Collected data:

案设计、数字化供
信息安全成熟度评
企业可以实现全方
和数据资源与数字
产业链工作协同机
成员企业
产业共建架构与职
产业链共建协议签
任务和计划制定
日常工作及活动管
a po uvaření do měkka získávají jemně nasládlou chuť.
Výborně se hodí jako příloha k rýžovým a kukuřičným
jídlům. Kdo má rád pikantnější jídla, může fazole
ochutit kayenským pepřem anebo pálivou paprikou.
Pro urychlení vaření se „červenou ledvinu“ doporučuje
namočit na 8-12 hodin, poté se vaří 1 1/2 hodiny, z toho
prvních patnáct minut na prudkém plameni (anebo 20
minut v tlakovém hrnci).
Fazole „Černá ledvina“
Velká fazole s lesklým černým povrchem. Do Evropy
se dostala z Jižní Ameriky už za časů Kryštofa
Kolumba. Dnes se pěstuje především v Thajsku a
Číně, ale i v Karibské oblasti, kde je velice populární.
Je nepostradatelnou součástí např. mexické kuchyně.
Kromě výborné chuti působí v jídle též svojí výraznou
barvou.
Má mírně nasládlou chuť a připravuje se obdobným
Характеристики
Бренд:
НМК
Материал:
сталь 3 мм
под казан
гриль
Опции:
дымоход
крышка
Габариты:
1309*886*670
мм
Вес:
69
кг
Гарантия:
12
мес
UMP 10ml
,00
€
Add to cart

==

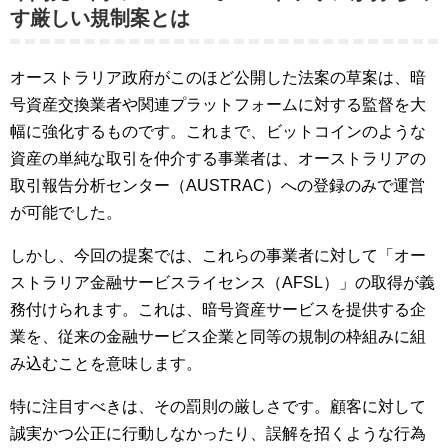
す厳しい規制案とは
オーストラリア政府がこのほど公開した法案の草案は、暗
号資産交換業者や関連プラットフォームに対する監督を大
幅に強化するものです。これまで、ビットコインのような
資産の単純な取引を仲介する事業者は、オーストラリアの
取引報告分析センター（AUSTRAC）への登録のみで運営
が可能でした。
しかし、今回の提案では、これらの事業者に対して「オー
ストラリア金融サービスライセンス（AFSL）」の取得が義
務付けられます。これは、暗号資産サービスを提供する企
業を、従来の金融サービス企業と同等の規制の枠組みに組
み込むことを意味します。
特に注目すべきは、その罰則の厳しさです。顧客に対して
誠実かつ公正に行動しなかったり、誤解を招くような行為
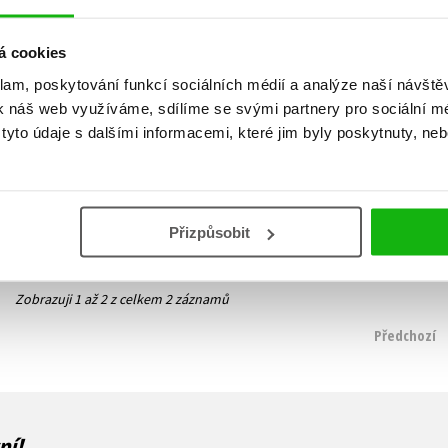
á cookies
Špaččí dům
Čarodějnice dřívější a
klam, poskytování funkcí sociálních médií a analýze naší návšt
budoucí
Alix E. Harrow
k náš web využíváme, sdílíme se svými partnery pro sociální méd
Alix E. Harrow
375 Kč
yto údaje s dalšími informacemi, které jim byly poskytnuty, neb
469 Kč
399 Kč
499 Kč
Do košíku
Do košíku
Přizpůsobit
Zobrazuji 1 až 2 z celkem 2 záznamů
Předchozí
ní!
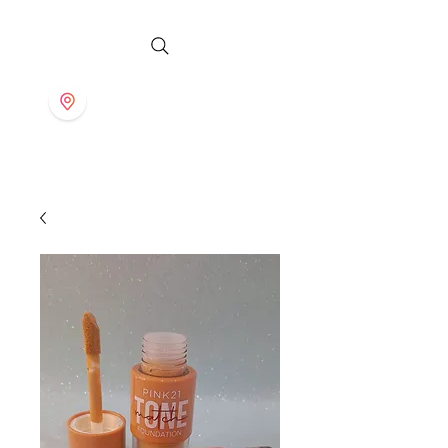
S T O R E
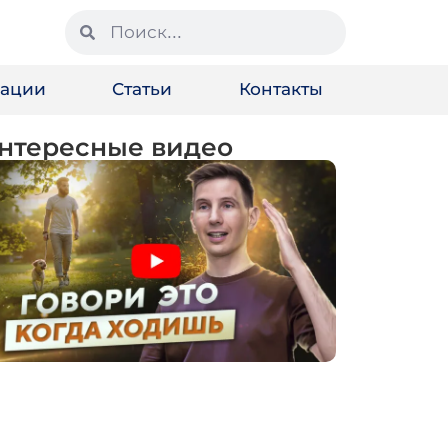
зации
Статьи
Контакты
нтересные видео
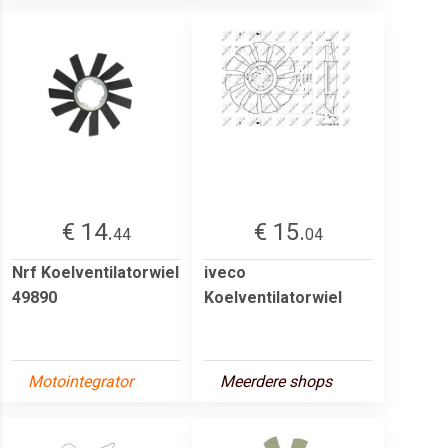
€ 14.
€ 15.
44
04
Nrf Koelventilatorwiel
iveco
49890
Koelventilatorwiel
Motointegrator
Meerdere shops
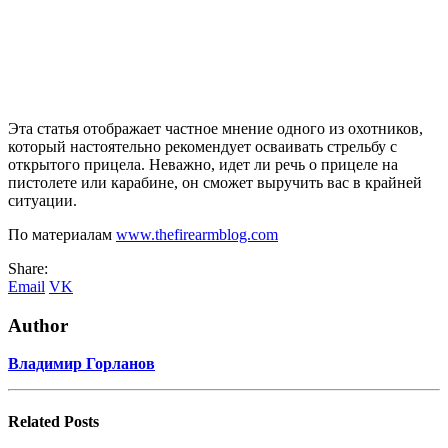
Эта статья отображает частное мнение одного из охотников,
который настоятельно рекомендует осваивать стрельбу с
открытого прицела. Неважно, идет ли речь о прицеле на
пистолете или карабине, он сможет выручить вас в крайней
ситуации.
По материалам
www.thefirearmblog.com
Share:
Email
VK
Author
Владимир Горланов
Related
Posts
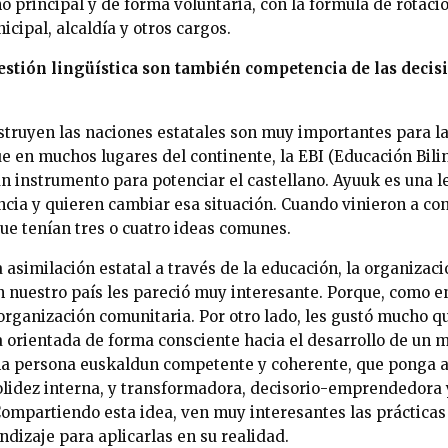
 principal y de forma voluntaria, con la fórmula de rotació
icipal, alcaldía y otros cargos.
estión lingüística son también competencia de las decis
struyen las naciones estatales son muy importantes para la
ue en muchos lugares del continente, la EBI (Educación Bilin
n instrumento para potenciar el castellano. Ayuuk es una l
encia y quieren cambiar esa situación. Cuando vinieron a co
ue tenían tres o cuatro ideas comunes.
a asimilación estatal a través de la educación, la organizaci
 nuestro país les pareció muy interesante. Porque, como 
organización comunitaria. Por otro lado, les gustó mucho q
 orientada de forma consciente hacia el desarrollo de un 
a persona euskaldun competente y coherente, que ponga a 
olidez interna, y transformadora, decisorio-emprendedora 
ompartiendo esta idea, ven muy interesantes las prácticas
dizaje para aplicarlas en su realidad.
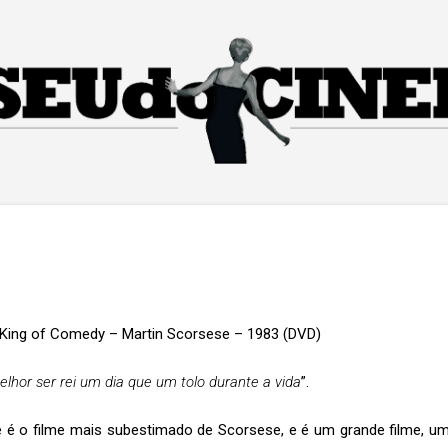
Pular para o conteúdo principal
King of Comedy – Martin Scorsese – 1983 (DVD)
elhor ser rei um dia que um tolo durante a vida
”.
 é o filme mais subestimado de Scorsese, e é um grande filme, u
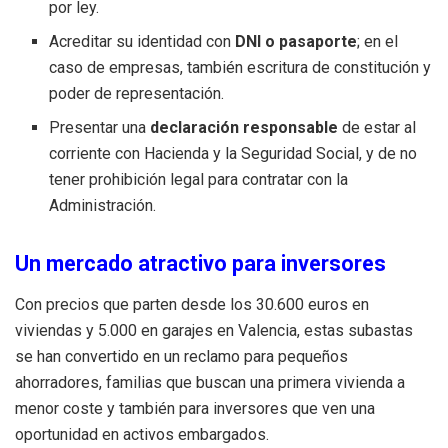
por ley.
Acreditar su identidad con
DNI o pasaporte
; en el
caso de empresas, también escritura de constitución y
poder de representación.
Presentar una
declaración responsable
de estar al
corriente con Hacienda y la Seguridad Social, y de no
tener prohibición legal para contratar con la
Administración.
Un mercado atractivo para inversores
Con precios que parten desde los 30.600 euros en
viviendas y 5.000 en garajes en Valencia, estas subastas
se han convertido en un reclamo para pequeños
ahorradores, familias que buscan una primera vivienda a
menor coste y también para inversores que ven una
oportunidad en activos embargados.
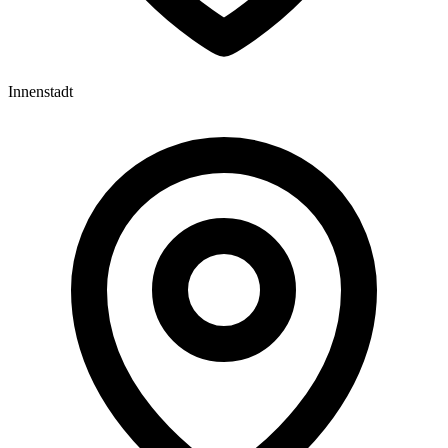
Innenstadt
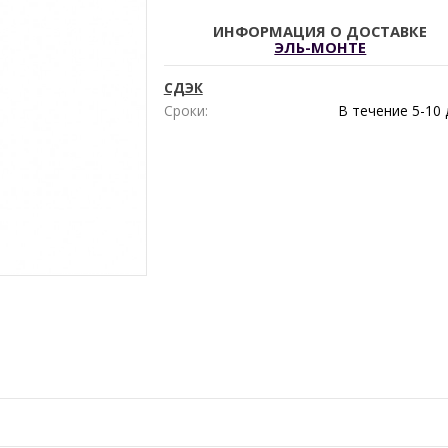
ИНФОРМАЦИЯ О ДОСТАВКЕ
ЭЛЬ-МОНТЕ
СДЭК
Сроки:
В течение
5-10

---

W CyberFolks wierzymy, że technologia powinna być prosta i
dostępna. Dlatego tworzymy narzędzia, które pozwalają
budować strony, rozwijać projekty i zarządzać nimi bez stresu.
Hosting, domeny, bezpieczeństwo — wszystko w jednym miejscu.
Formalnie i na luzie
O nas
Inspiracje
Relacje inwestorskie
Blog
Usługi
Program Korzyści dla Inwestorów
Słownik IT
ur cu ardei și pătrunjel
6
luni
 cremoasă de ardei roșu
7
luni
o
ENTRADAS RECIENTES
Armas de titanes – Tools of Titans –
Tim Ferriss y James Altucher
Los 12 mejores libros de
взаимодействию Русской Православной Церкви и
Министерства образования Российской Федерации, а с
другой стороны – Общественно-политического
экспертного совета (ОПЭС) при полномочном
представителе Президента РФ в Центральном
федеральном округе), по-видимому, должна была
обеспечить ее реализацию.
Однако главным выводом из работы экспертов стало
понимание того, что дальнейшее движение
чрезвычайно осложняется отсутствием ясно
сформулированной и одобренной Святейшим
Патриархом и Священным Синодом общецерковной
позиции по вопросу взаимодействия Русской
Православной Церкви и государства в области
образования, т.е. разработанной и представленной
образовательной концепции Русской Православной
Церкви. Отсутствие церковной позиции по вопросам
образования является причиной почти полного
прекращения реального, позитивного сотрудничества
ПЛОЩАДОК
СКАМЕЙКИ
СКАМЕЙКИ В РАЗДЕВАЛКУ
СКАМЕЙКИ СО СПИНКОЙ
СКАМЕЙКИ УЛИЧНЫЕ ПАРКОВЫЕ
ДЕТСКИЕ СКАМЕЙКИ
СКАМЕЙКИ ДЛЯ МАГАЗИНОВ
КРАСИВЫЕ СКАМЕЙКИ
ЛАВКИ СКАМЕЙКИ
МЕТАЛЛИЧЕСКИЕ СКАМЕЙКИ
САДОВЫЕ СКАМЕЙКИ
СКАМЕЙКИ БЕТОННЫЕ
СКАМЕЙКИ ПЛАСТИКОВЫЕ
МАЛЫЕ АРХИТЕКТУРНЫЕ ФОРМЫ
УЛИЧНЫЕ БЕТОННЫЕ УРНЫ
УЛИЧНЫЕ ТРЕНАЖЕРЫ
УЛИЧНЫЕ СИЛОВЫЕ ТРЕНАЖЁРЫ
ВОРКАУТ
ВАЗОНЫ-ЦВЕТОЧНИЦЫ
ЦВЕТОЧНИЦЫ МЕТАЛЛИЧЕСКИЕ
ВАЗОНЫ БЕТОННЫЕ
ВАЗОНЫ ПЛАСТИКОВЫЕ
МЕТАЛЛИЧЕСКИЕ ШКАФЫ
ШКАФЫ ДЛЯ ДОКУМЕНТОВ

Activity ▸
Of the lines above, extract only those from the line with "ВАЗОНЫ БЕТОННЫЕ" to the line with "ШКАФЫ ДЛЯ ДОКУМЕНТОВ", both included, exactly as written.

Solution for this exercise ▸
ВАЗОНЫ БЕТОННЫЕ
ВАЗОНЫ ПЛАСТИКОВЫЕ
МЕТАЛЛИЧЕСКИЕ ШКАФЫ
ШКАФЫ ДЛЯ ДОКУМЕНТОВ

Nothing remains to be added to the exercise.